Zach Wilson got dinged, but not for a medical issue
Outkick’s rundown of potential health issues among the quarterbacks in the NFL draft class mentions that BYU’s Zach Wilson likely underwent shoulder surgery to repair the posterior labrum in early 2019. Given that he has had two seasons since, there should be relatively little cause for concern.
The New York Jets hold the second pick in the NFL draft. With the Jacksonville Jaguars apparently coveting Trevor Lawrence, the Jets will likely take Wilson. The fact that they watched him throw and then traded incumbent quarterback Sam Darnold suggests they have no concern about Wilson’s shoulder if he is indeed their choice.
However, there has been something out there since late December that has put Wilson in a negative light. An anonymous scout raised a character concern in an article on the Walter Football website. The article tagged Wilson as a “rich kid who is an entitled brat — uncle owns Jet Blue –, parents are a pain, not a leader, selfish, and he’s a know-it-all.”
Yes, Zach Wilson’s uncle founded JetBlue Airways
Anonymous sources must be considered carefully. The speaker may be credible and his words accurate, but he loses nothing in the way of credibility if he’s wrong. Nor can he subsequently say, “I told you so,” if Zach Wilson proves to be a bust.
Wilson’s coaches and teammates came to the quarterback’s defense immediately after seeing the critical evaluation.

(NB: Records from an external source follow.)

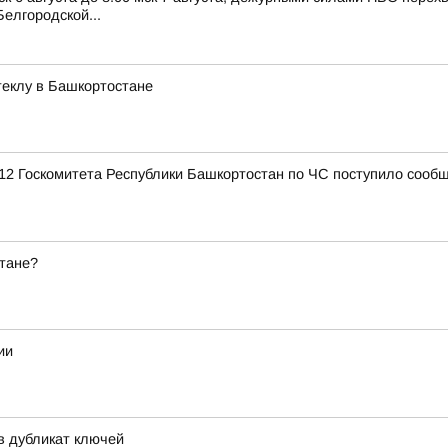
елгородской...
стеклу в Башкортостане
12 Госкомитета Республики Башкортостан по ЧС поступило сообщ
стане?
ии
 дубликат ключей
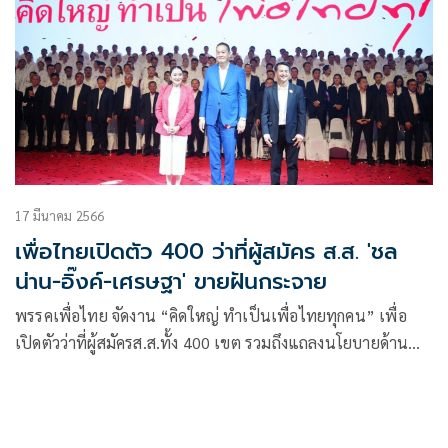
17 มีนาคม 2566
เพื่อไทยเปิดตัว 400 ว่าที่ผู้สมัคร ส.ส. 'ชล
น่าน-อิ๊งค์-เศรษฐา' ขายฝันกระจาย
พรรคเพื่อไทย จัดงาน “คิดใหญ่ ทำเป็นเพื่อไทยทุกคน” เพื่อ
เปิดตัวว่าที่ผู้สมัครส.ส.ทั้ง 400 เขต รวมถึงแถลงนโยบายด้าน
เศรษฐกิจและสังคม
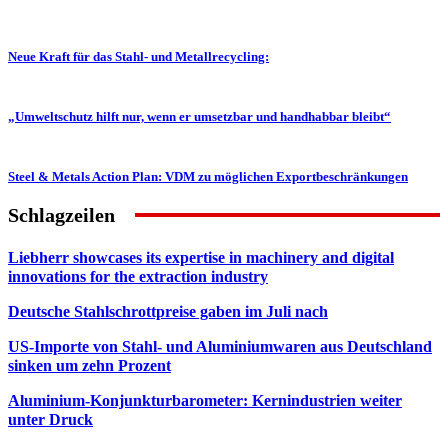
Neue Kraft für das Stahl- und Metallrecycling:
„Umweltschutz hilft nur, wenn er umsetzbar und handhabbar bleibt“
Steel & Metals Action Plan: VDM zu möglichen Exportbeschränkungen
Schlagzeilen
Liebherr showcases its expertise in machinery and digital
innovations for the extraction industry
Deutsche Stahlschrottpreise gaben im Juli nach
US-Importe von Stahl- und Aluminiumwaren aus Deutschland
sinken um zehn Prozent
Aluminium-Konjunkturbarometer: Kernindustrien weiter
unter Druck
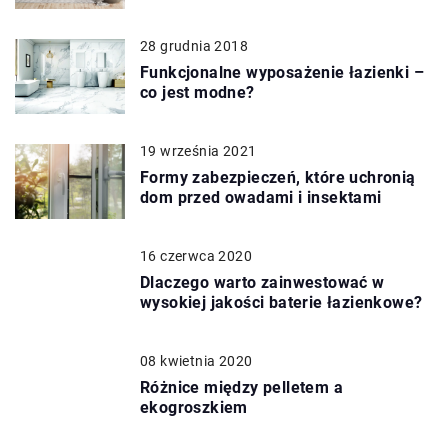
28 grudnia 2018
Funkcjonalne wyposażenie łazienki –
co jest modne?
19 września 2021
Formy zabezpieczeń, które uchronią
dom przed owadami i insektami
16 czerwca 2020
Dlaczego warto zainwestować w
wysokiej jakości baterie łazienkowe?
08 kwietnia 2020
Różnice między pelletem a
ekogroszkiem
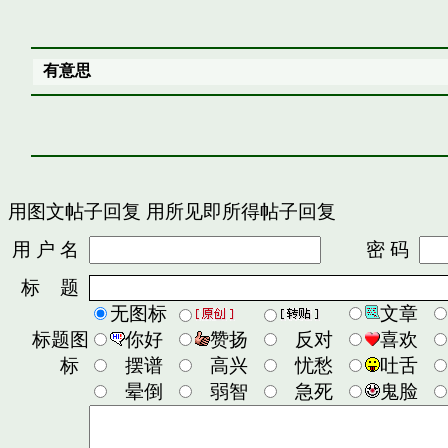
有意思
用图文帖子回复
用所见即所得帖子回复
用 户 名
密 码
标 题
无图标
文章
标题图
你好
赞扬
反对
喜欢
标
摆谱
高兴
忧愁
吐舌
晕倒
弱智
急死
鬼脸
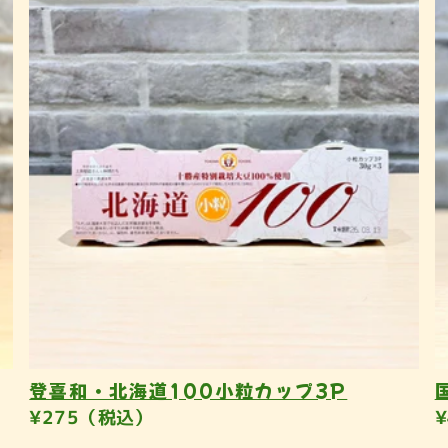
登喜和・北海道100小粒カップ3P
¥275（税込）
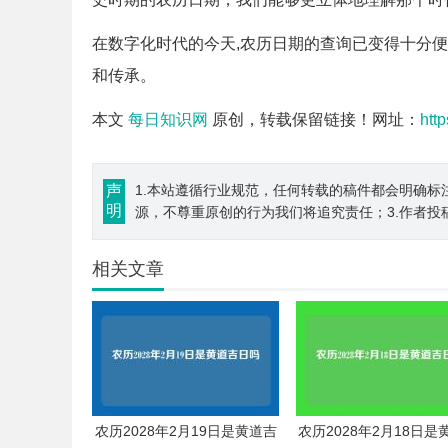
在数字化时代的今天,农历日期的查询已变得十分
和传承。
本文
每日知识网
原创，转载保留链接！网址：
htt
声
1.本站遵循行业规范，任何转载的稿件都会明确标
明
源，不尊重原创的行为我们将追究责任；3.作者投
相关文章
农历2028年2月19日是黄道吉
农历2028年2月18日是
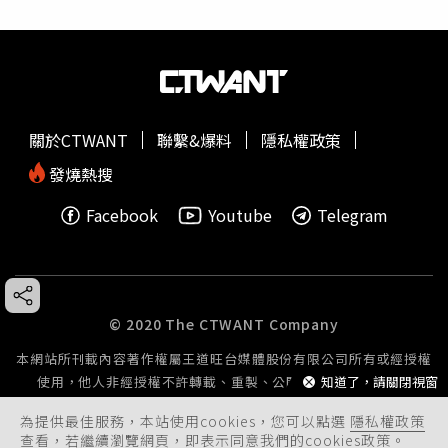
關於CTWANT
聯繫&爆料
隱私權政策
發燒熱搜
Facebook
Youtube
Telegram
© 2020 The CTWANT Company
本網站所刊載內容著作權屬王道旺台媒體股份有限公司所有或經授權
使用，他人非經授權不許轉載、重製、公開播送或公開傳輸。
知道了，請關閉視窗
為提供最佳服務，本站使用cookies，您可以點選
隱私權政策
查看，若繼續瀏覽網頁，即表示同意我們的cookies政策。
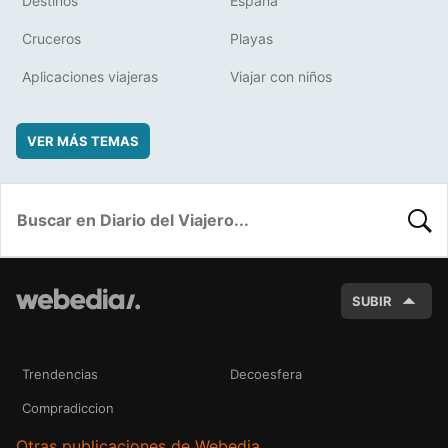
Destinos
España
Cruceros
Playas
Aplicaciones viajeras
Viajar con niños
VER MÁS TEMAS
BUSC
SUBIR
Trendencias
Decoesfera
Compradiccion
Otras publicaciones de Webedia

“Zero entitlement,” Cougars quarterbacks coach Aaron Roderick texted to Sports Illustrated. “Respects teammates, coaches, & opponents. Exhibits his respect for the game with a relentless work ethic. Never feels like he’s arrived. Always wants to be coached. Never defensive about criticism from coaches, teammates, or fans.”
Perhaps the biggest stretch in the anonymous criticism was that Wilson is an entitled brat in part because his uncle founded JetBlue Airways.
It turns out the family connection is accurate. David Neeleman founded JetBlue, which has a $6.3 billion market cap. He has also built a slew of other foreign and domestic airlines and has another in the works. Neeleman also owns a large stake in TAP Air Portugal, the national airline.
But he’s hardly the family’s only success story.
Another uncle, Stephen Neeleman, became a trauma surgeon and then founded HealthEquity, which pioneered now-omnipresent health savings accounts. The quarterback’s aunt Julie manages the family-owned resort near Zion National Park. U.S. News and World Report rates it a top family retreat,
If Wilson possesses a rich-kid mentality, perhaps a hard-working family environment offsets it.